* **RECORD EXCERPTS**
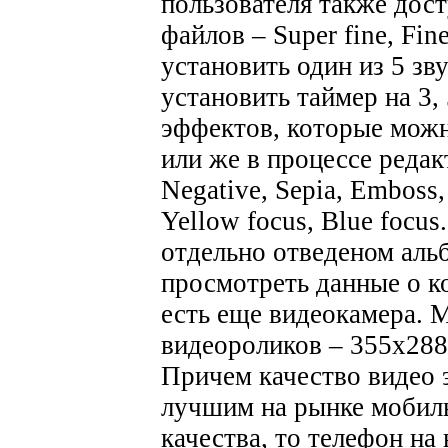
пользователя также дос
файлов – Super fine, Fi
установить один из 5 зв
установить таймер на 3, 
эффектов, которые можн
или же в процессе реда
Negative, Sepia, Emboss,
Yellow focus, Blue focu
отдельно отведеном аль
просмотреть данные о к
есть еще видеокамера. 
видеороликов – 355х288
Причем качество видео э
лучшим на рынке мобил
качества, то телефон на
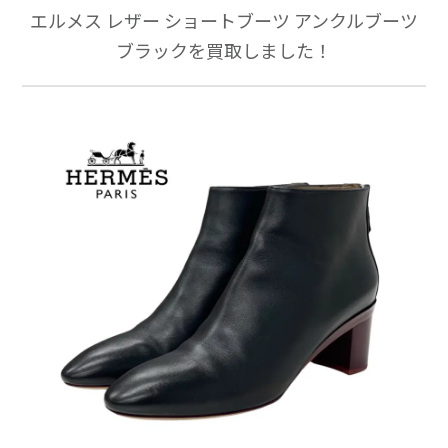
エルメス レザー ショートブーツ アンクルブーツ
ブラックを買取しました！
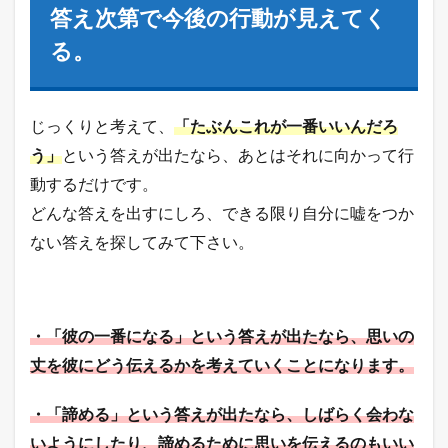
答え次第で今後の行動が見えてく
る。
じっくりと考えて、
「たぶんこれが一番いいんだろ
う」
という答えが出たなら、あとはそれに向かって行
動するだけです。
どんな答えを出すにしろ、できる限り自分に嘘をつか
ない答えを探してみて下さい。
・「彼の一番になる」という答えが出たなら、思いの
丈を彼にどう伝えるかを考えていくことになります。
・「諦める」という答えが出たなら、しばらく会わな
いようにしたり、諦めるために思いを伝えるのもいい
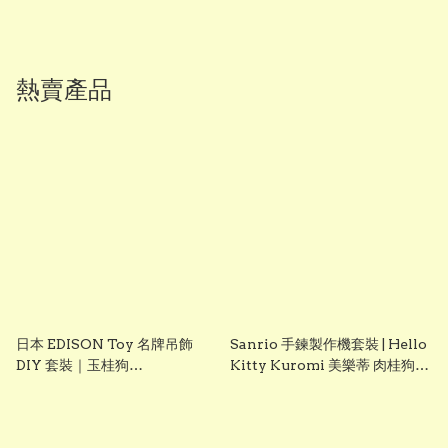
熱賣產品
日本 EDISON Toy 名牌吊飾
Sanrio 手鍊製作機套裝 | Hello
DIY 套裝｜玉桂狗
Kitty Kuromi 美樂蒂 肉桂狗
Cinnamoroll｜女童創意手作
DIY 手飾玩具 聖誕禮物 生日禮
玩具｜Vbuy
物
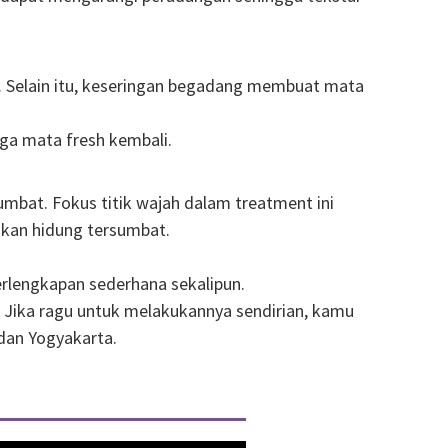
 Selain itu, keseringan begadang membuat mata
gga mata fresh kembali.
umbat. Fokus titik wajah dalam treatment ini
dakan hidung tersumbat.
erlengkapan sederhana sekalipun.
. Jika ragu untuk melakukannya sendirian, kamu
 dan Yogyakarta.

* **DESCRIPTION OF THE TASK**
Repeat the entries word for word and skip the pictures.

* **TASK RESPONSE**
пользователя также дос
файлов – Super fine, Fi
установить один из 5 зв
установить таймер на 3, 
эффектов, которые можн
или же в процессе реда
Negative, Sepia, Emboss,
Yellow focus, Blue focu
отдельно отведеном аль
просмотреть данные о к
есть еще видеокамера. 
видеороликов – 355х288
Причем качество видео э
лучшим на рынке мобил
качества, то телефон на
エルメス レザー ショートブーツ アンクルブーツ
ブラックを買取しました！
答え次第で今後の行動が見えてく
る。
じっくりと考えて、
「たぶんこれが一番いいんだろ
う」
という答えが出たなら、あとはそれに向かって行
動するだけです。
どんな答えを出すにしろ、できる限り自分に嘘をつか
ない答えを探してみて下さい。
・「彼の一番になる」という答えが出たなら、思いの
丈を彼にどう伝えるかを考えていくことになります。
・「諦める」という答えが出たなら、しばらく会わな
いようにしたり、諦めるために思いを伝えるのもいい
熱賣產品
日本 EDISON Toy 名牌吊飾
Sanrio 手鍊製作機套裝 | Hello
DIY 套裝｜玉桂狗
Kitty Kuromi 美樂蒂 肉桂狗
Cinnamoroll｜女童創意手作
DIY 手飾玩具 聖誕禮物 生日禮
玩具｜Vbuy
物
 Selain itu, keseringan begadang membuat mata
gga mata fresh kembali.
umbat. Fokus titik wajah dalam treatment ini
dakan hidung tersumbat.
erlengkapan sederhana sekalipun.
. Jika ragu untuk melakukannya sendirian, kamu
 dan Yogyakarta.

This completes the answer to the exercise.